The Wreck Of The "John"
Resolution prior to Inquiry re Damages


PLYMOUTH AND STONEHOUSE JOURNAL
Thursday June 28th,1855

The proceedings, preliminary to the inquiry of damages to be held before the Sheriff of Cornwall, at Bodmin, on the 18th inst., appear to be prosecuted, on the part of the Board of Trade, with all the dispatch that the provisions of the new act admit of.

On Saturday last, the full list of 48 special jurors of the county, was struck by the under-sheriff, H.Trefusis Smith, Esq., Mr. O'Dowd, the newly appointed solicitor for Merchant Shipping, attending on behalf of the Board of Trade, and Mr.J.Kelly, solicitor, on the part of the owners of the John, who are eight in number.

The list of 48 jurors will, today, be reduced to 20, each party having the power of striking off 14 names. Concurrently with these proceedings, further notices have been served on the defendants, the Merchant Shipping Act, 1854, requiring, in addition, to the original notices of the instruction to institute the suit, a ten days' notice to each of the defendants, of the time and place of the enquiry.

The Act gives the plaintiffs the option, instead of serving the defendants with the latter notice, of having the Master of the Ship served, who, were he at liberty, would, in that event, be competent to represent the owners in the trial. But he being in custody, under a charge of manslaughter,, it has not been thought proper to have any notice served on him. In the mean time, claims to a considerable amount continue to be in to the Board of Trade, by such survivors of the lost passengers, as are, due to the Clergy of the counties of Cornwall and Devon, to notice the commendable zeal with which they seem to aid those unhappy persons in communicating with the Board of Trade. But it cannot be too clearly or extensively communicated throughout the localities in which the claimants reside, that the provisions of the Merchant Shipping Act, under which the pending enquiry will take place, restrict the right to compensation to cases of death or injury; for example, that of a parent, who has lost a child - a child who has lost a parent - a husband who has lost a wife or child, and vice versa.

The Statute does not in this proceeding, recognise any claim on the part of remoter relatives.

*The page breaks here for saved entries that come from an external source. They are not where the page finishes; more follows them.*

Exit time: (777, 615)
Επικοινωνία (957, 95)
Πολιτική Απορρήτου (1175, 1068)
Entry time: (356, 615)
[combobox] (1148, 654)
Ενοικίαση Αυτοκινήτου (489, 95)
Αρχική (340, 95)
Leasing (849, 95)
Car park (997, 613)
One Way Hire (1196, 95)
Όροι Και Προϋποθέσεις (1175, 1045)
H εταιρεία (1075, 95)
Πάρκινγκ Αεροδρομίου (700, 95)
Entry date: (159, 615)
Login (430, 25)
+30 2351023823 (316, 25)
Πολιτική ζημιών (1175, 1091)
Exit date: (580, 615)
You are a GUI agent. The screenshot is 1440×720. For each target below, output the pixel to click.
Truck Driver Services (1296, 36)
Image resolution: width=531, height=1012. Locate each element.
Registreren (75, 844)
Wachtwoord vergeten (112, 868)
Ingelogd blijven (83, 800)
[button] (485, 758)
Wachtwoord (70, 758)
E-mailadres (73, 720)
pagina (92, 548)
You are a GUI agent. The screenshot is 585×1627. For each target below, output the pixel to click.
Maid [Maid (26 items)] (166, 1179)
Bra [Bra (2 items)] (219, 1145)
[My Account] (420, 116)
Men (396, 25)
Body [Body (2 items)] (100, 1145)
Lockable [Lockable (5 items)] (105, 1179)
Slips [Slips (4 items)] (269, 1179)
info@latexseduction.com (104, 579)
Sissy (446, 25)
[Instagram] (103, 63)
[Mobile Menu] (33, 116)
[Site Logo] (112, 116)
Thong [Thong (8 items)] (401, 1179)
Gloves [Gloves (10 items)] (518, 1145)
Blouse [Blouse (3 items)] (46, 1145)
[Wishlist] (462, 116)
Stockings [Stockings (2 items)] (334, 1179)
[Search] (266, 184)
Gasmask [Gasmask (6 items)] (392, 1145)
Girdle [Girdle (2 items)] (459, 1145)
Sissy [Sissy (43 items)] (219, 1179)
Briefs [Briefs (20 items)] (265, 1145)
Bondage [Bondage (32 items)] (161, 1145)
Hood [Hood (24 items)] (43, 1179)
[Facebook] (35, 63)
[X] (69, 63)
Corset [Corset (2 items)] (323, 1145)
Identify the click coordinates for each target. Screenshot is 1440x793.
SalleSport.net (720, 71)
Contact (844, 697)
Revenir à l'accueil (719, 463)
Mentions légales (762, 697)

In some instances, the claims will, no doubt, be comparatively clear and satisfactory, but in others they will not be equally so, foe example; where a whole family of the passengers were, to all appearance, sacrificed. It may turn out in this latter class of cases, that the families were proceeding to join their head, at the place of the ill-fated ship's destination. With respect to these we would suggest to the clergy and magistracy of the place whence the emigrants departed to communicate all the information in their power. This becomes the more necessary, as the list of passengers furnished by the Master to the Emigration Agent, and recorded by the latter at the Custom-house, does not state the residence of the passengers.
The owners of the late emigrant ship John, recently wrecked on the Manacles Rocks, on the Coast of Cornwall, accompanied by loss of life to a melancholy extent, and against the owners of which ship, the Board of Trade had instituted proceedings under the Merchant Shipping Act, for the recovery of damages for distribution among the relatives of those who were drowned - have made proposals to the Board of Trade for staying the proceedings, and the Board have come to an arrangement with the owners, in accordance with which, the latter have placed at the disposal of the Board of Trade a sum sufficient to meet all just claims within the terms and provisions of the Act. The owners consider that, after investigation into the circumstances of the wreck, which took place before the magistrates at Falmouth, that it would be inexpedient to incur the expense of an enquiry before the Sheriff of Cornwall and a special jury, which had been summonsed for the purpose. This arrangement renders the inquiry which had been fixed for the 18th inst. Unnecessary.